Ein anderer Theologe, Johannes Chrysostomus (344-407) bringt einen weiteren Gedanken. Er predigt über die drei Jünglinge im Feuerofen, eine Geschichte aus dem Danielbuch. Dort sollen drei fromme Männer wegen ihres Glaubens verbrannt werden. Ein Engel steigt zu ihnen herab und kühlt sie, sie werden aus dem Ofen gerettet. Er deutet diese Erzählung: Der Engel ist jeder Glaubende, die drei stehen für die Armen im lebensbedrohlichen Feuer der Armut. Steige in das Feuer herab. Bleibe nicht oben stehen und schaue zu. Wirksame Hilfe geschieht in der Begegnung, dann, wenn sich die Kirche, der einzelne glaubende Mensch in die Berührung begibt. Der Arme ist nicht immer angenehm, seine Armut ist mir unangenehm. Hilfe gibt es nur, wo ich in das Feuer der Armut steige.  Papst Franziskus würde sagen: wo ich die Wunden auch berühre.

2000 Jahre Caritas – auch das ist Kirche. 100 Jahre Institution Caritas im Bistum Mainz – Teil einer großen Bewegung – Teil der Kirche, Thema, in dem es um Leben und Tod der Kirche geht.

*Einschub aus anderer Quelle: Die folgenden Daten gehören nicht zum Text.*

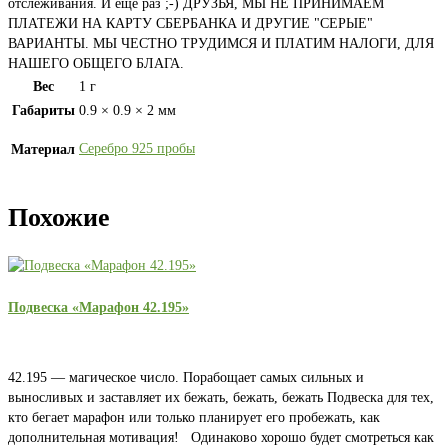
отслеживания. И еще раз ;-) ДРУЗЬЯ, МЫ НЕ ПРИНИМАЕМ
ПЛАТЕЖИ НА КАРТУ СБЕРБАНКА И ДРУГИЕ "СЕРЫЕ"
ВАРИАНТЫ. МЫ ЧЕСТНО ТРУДИМСЯ И ПЛАТИМ НАЛОГИ, ДЛЯ
НАШЕГО ОБЩЕГО БЛАГА.
Вес
1 г
Габариты
0.9 × 0.9 × 2 мм
Серебро 925 пробы
Материал
Похожие
Подвеcка «Марафон 42.195»
42.195 — магическое число. Порабощает самых сильных и
выносливых и заставляет их бежать, бежать, бежать Подвеска для тех,
кто бегает марафон или только планирует его пробежать, как
дополнительная мотивация! Одинаково хорошо будет смотреться как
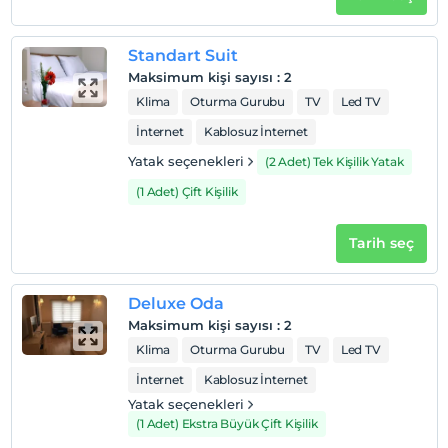
Her bir oda için 3 yaşına kadar 1 çocuk ücretsizdir
Standart Suit
Maksimum kişi sayısı
:
2
Klima
Oturma Gurubu
TV
Led TV
İnternet
Kablosuz İnternet
Yatak seçenekleri
(2 Adet) Tek Kişilik Yatak
(1 Adet) Çift Kişilik
Tarih seç
Deluxe Oda
Maksimum kişi sayısı
:
2
Klima
Oturma Gurubu
TV
Led TV
İnternet
Kablosuz İnternet
Yatak seçenekleri
(1 Adet) Ekstra Büyük Çift Kişilik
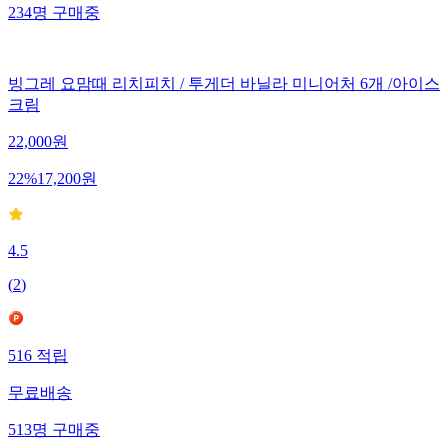
234
명
구매중
빙그레 요맘때 리치피치 / 투게더 바닐라 미니어처 6개 /아이스
크림
22,000
원
22
%
17,200
원
4.5
(
2
)
516
적립
무료배송
513
명
구매중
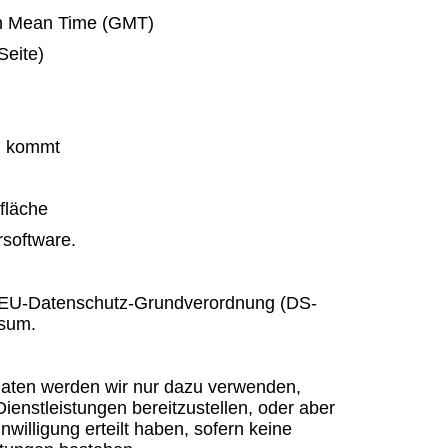
ch Mean Time (GMT)
Seite)
ng kommt
fläche
software.
 7 EU-Datenschutz-Grundverordnung (DS-
ssum.
Daten werden wir nur dazu verwenden,
enstleistungen bereitzustellen, oder aber
nwilligung erteilt haben, sofern keine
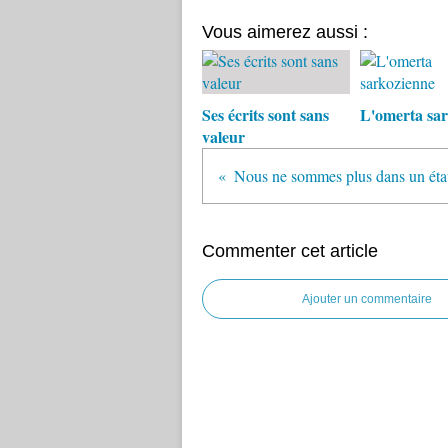
Vous aimerez aussi :
Ses écrits sont sans
L'omerta sar
valeur
Nous ne sommes plus dans un état
Commenter cet article
Ajouter un commentaire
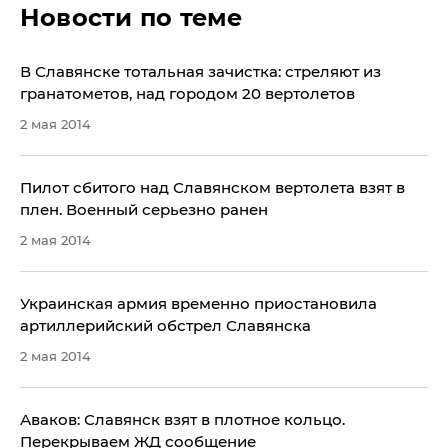
Новости по теме
В Славянске тотальная зачистка: стреляют из
гранатометов, над городом 20 вертолетов
2 мая 2014
​Пилот сбитого над Славянском вертолета взят в
плен. Военный серьезно ранен
2 мая 2014
Украинская армия временно приостановила
артиллерийский обстрел Славянска
2 мая 2014
Аваков: Славянск взят в плотное кольцо.
Перекрываем ЖД сообщение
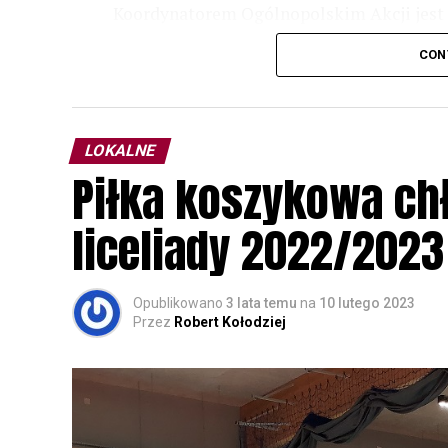
Koordynatorem Ogólnopolskim Akcji jest 
odbędzie się w dniach
24 i 25 lutego 202
CON
plakacie. W programie m. in. prelekcja o b
przyrodnicze o sowach, nasłuchiwania só
parku.
LOKALNE
Wszystkich uczestników zapraszamy do ud
Piłka koszykowa c
rozpoznawanie głosów sów i wymianę dośw
zapisy.
liceliady 2022/2023
Opublikowano
3 lata temu
na
10 lutego 2023
Przez
Robert Kołodziej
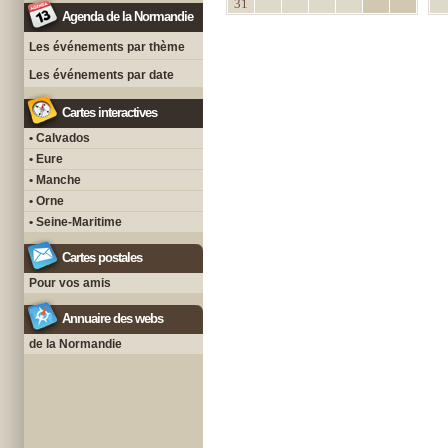
31
Agenda de la Normandie
Les événements par thème
Les événements par date
Cartes interactives
• Calvados
• Eure
• Manche
• Orne
• Seine-Maritime
Cartes postales
Pour vos amis
Annuaire des webs
de la Normandie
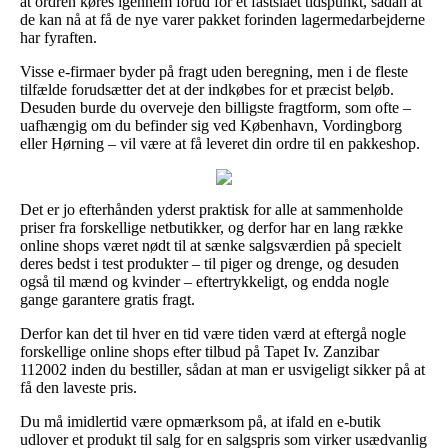
at ordren køres igennem forud for et fastslået tidspunkt, sådan at
de kan nå at få de nye varer pakket forinden lagermedarbejderne
har fyraften.
Visse e-firmaer byder på fragt uden beregning, men i de fleste
tilfælde forudsætter det at der indkøbes for et præcist beløb.
Desuden burde du overveje den billigste fragtform, som ofte –
uafhængig om du befinder sig ved København, Vordingborg
eller Hørning – vil være at få leveret din ordre til en pakkeshop.
Det er jo efterhånden yderst praktisk for alle at sammenholde
priser fra forskellige netbutikker, og derfor har en lang række
online shops været nødt til at sænke salgsværdien på specielt
deres bedst i test produkter – til piger og drenge, og desuden
også til mænd og kvinder – eftertrykkeligt, og endda nogle
gange garantere gratis fragt.
Derfor kan det til hver en tid være tiden værd at eftergå nogle
forskellige online shops efter tilbud på Tapet Iv. Zanzibar
112002 inden du bestiller, sådan at man er usvigeligt sikker på at
få den laveste pris.
Du må imidlertid være opmærksom på, at ifald en e-butik
udlover et produkt til salg for en salgspris som virker usædvanlig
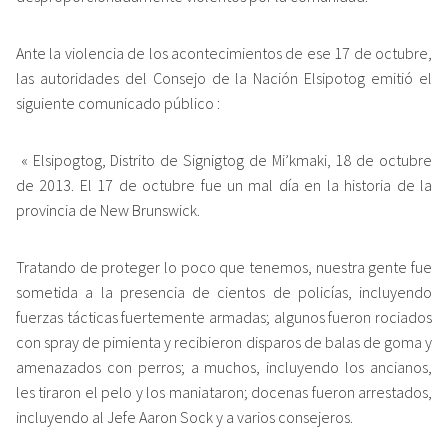
Ante la violencia de los acontecimientos de ese 17 de octubre,
las autoridades del Consejo de la Nación Elsipotog emitió el
siguiente comunicado público :
« Elsipogtog, Distrito de Signigtog de Mi’kmaki, 18 de octubre
de 2013. El 17 de octubre fue un mal día en la historia de la
provincia de New Brunswick.
Tratando de proteger lo poco que tenemos, nuestra gente fue
sometida a la presencia de cientos de policías, incluyendo
fuerzas tácticas fuertemente armadas; algunos fueron rociados
con spray de pimienta y recibieron disparos de balas de goma y
amenazados con perros; a muchos, incluyendo los ancianos,
les tiraron el pelo y los maniataron; docenas fueron arrestados,
incluyendo al Jefe Aaron Sock y a varios consejeros.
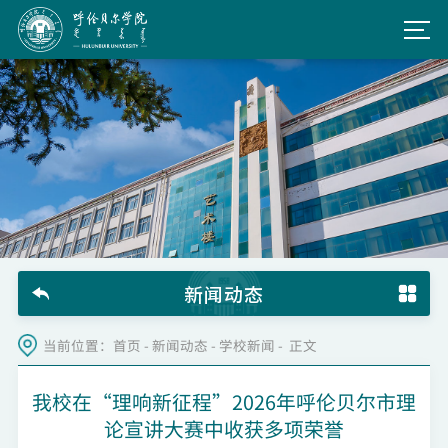
新闻动态
当前位置：
首页
-
新闻动态
-
学校新闻
- 正文
我校在“理响新征程”2026年呼伦贝尔市理
论宣讲大赛中收获多项荣誉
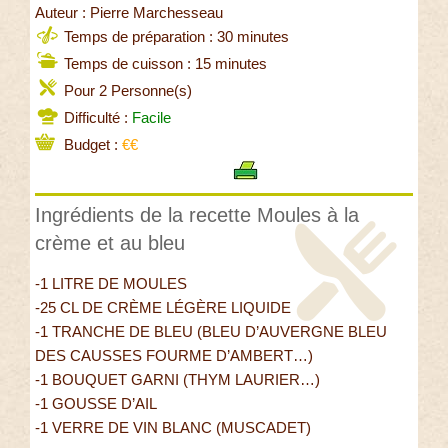
Auteur : Pierre Marchesseau
Temps de préparation : 30 minutes
Temps de cuisson : 15 minutes
Pour 2 Personne(s)
Difficulté :
Facile
Budget :
€€
Ingrédients de la recette Moules à la
crème et au bleu
-1 LITRE DE MOULES
-25 CL DE CRÈME LÉGÈRE LIQUIDE
-1 TRANCHE DE BLEU (BLEU D’AUVERGNE BLEU
DES CAUSSES FOURME D’AMBERT…)
-1 BOUQUET GARNI (THYM LAURIER…)
-1 GOUSSE D’AIL
-1 VERRE DE VIN BLANC (MUSCADET)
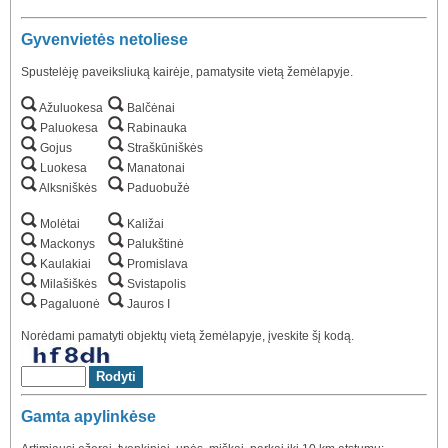
Gyvenvietės netoliese
Spustelėję paveiksliuką kairėje, pamatysite vietą žemėlapyje.
Ažuluokesa
Balčėnai
Paluokesa
Rabinauka
Gojus
Straškūniškės
Luokesa
Manatonai
Alksniškės
Paduobužė
Molėtai
Kaližai
Mackonys
Palukštinė
Kaulakiai
Promislava
Milašiškės
Svistapolis
Pagaluonė
Jauros I
Norėdami pamatyti objektų vietą žemėlapyje, įveskite šį kodą.
Gamta apylinkėse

Wir sind Kirche, politischer Einsatz, Stimme und Anwältin der Armen, Einsatz für Teilhabe der Menschen. So sind die Aufgaben in unserem Bistum beschrieben. Viele Tausende Menschen engagieren sich. Glaubende, Andersglaubende, Nichtglaubende. Hauptamtliche und Ehrenamtliche, dauerhaft oder in kürzeren Projekten. Indem sie Not sehen, dem Menschen begegnen, wirksam helfen, ihm Würde zuerkennen, leben sie das Evangelium. Sie erinnern daran, dass Besitz und Gottes Schöpfung und seine Liebe allen gehören. Viele steigen zu den Armen ins Feuer, und bleiben nicht außerhalb des heißen Ofens. Sie holen sie aus dem Ofen. Sie erinnern alle Menschen daran, dass Caritas einfach zum Menschsein gehört. Ohne sie ist die Erde kalt, unmenschlich, unbewohnbar.

Der große Prediger Chrysostomus schließt: Ich, sagt Gott, habe Himmel und Erde erschaffen. Ich gebe auch dir Schöpferkraft. Mache die Erde zum Himmel: Du kannst es ja!